Johan Zoffany, A Beggar's Family
Photo courtesy of Dave Penman (All rights reserved)
Details
- Country House
- Doddington Hall
- Title(s)
- A Beggar's Family
- Date
- by 1797
- Location
- Ground Floor, Bottom Of Stairs & Lower Staircase To First Floor
- Medium and support
- Oil on canvas
- Dimensions
- Overall height: 74 cm, Overall width: 90 cm
- Artist
- Johan Zoffany (1733-1810)
- Catalogue Number
- DN36
Bibliography
R.E.G. Cole, History of Doddington, otherwise Doddington-Pigot, in the County of Lincoln, and its successive owners, with pedigrees, Lincoln : James Williamson, 1897, p. 219
Mary Webster, Johan Zoffany, R.A., New Haven and London : Yale University Press, 2011, pp. 589, 645
Footnotes
-
A. Pasquin, A Key to the Exhibition, London, 1797, no. 152.
1 -
A Catalogue of a most Curious and Unique Assemblage of the Valuable Property, of that distinguished artist Johan Zoffany Esq, Decd. Removed from his late Residence at Strand on the Green. Sold by Robins, Piazza, Covent Garden. First Day’s Sale, Thursday, the 9th of May, 1811, lot 87.
2
Description
This hitherto unidentified picture was exhibited by Zoffany at the Royal Academy in 1797 with the title A Beggar’s Family. Although the composition differs in a number of ways, it recalls Zoffany’s earlier genre painting, Beggars on the Road to Stanmore, of c.1769–70, which was probably the work exhibited at the Royal Academy in 1771 also as A Beggar’s Family. By the mid-1790s Zoffany was living west of London, at Strand-on-the-Green. Although he was in poor health, and the quality of his art was showing signs of deterioration, Zoffany continued to exhibit at the Royal Academy until 1800, when he showed four religious subjects.
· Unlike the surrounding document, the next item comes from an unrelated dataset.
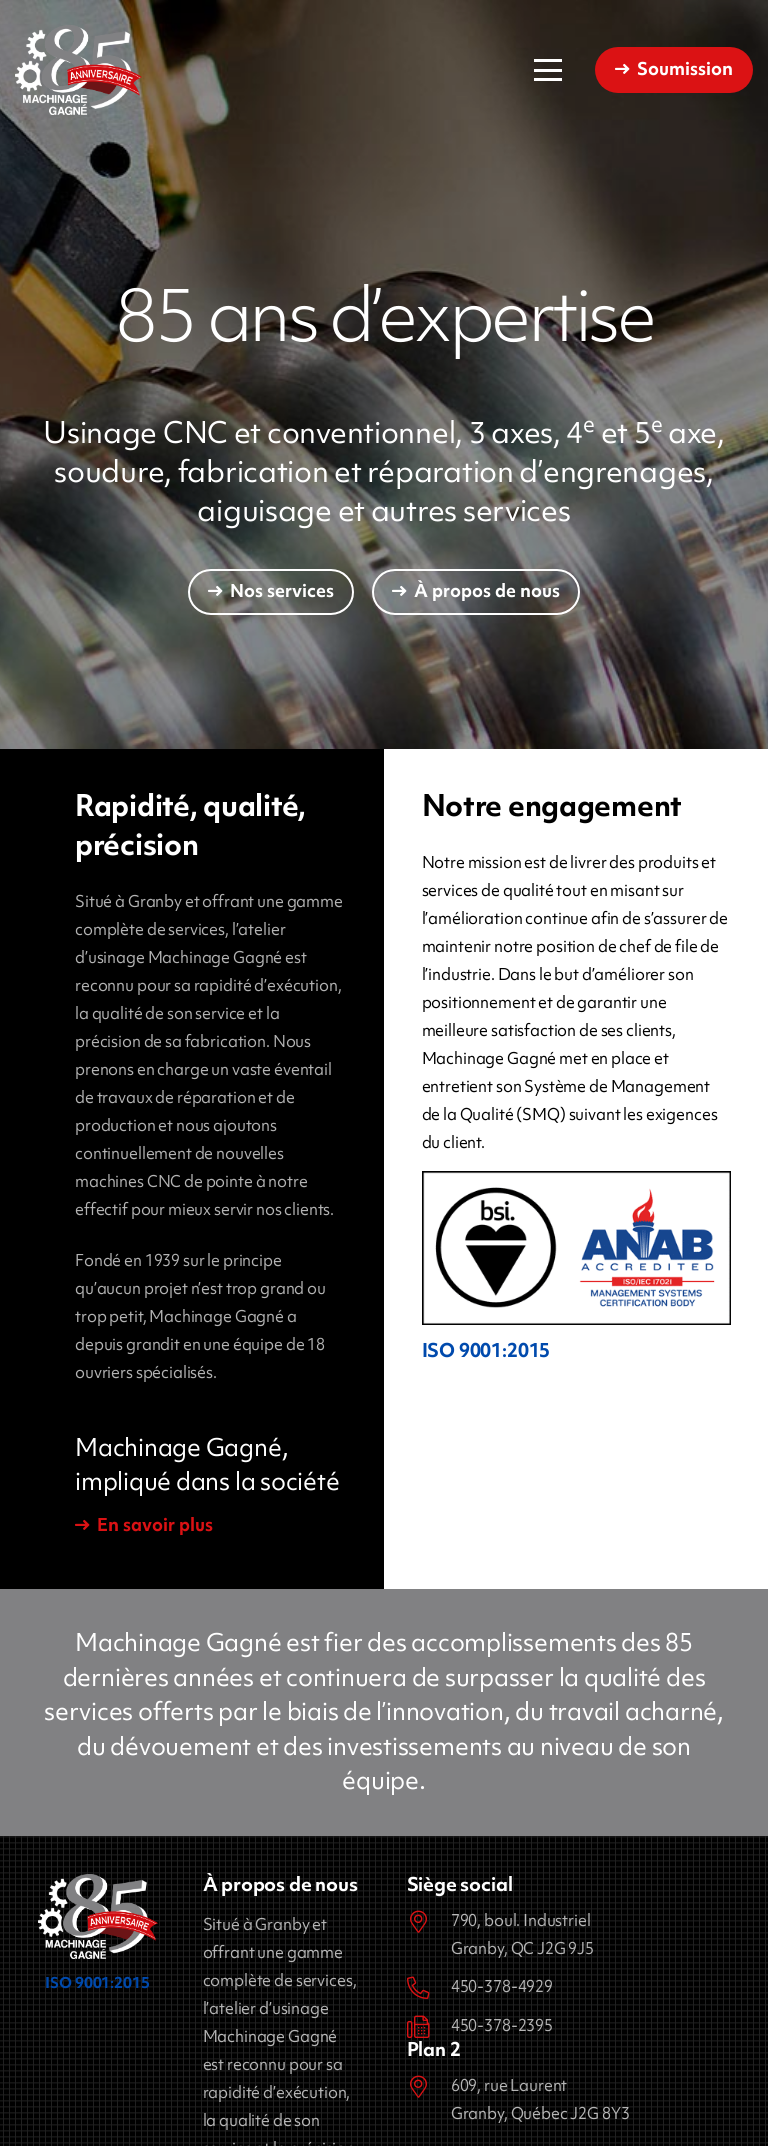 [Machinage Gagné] (78, 70)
When it was exhibited in 1797 the critic John Williams, who wrote under the pseudonym Anthony Pasquin, stated that A Beggar’s Family was ‘touched with all the spirit of the master, a very excellent and deserving production’.1 However, the picture failed to sell, and remained with Zoffany until his death. At Zoffany’s posthumous sale in May 1811, it was identified as A Group of Mendicants, Well Known Characters, and was purchased for £6 16s.2 The identity of the buyer is unknown. As the painting remained in Zoffany’s possession until his death, it is possible that it was purchased at the sale or subsequently by Edward Delaval. Although we cannot be sure, Edward Delaval may have known Zoffany since the early 1760s. At that time Zoffany was employed as a drapery painter by Benjamin Wilson, who was then closely associated with the Delavals’ private theatre in London. In the late nineteenth century the present painting was recorded as Zoffany by Cole, at which time it was hanging over the door in the Dining Room (now the Brown Parlour). It was subsequently attributed erroneously to Benjamin Vandergucht (1753–1794).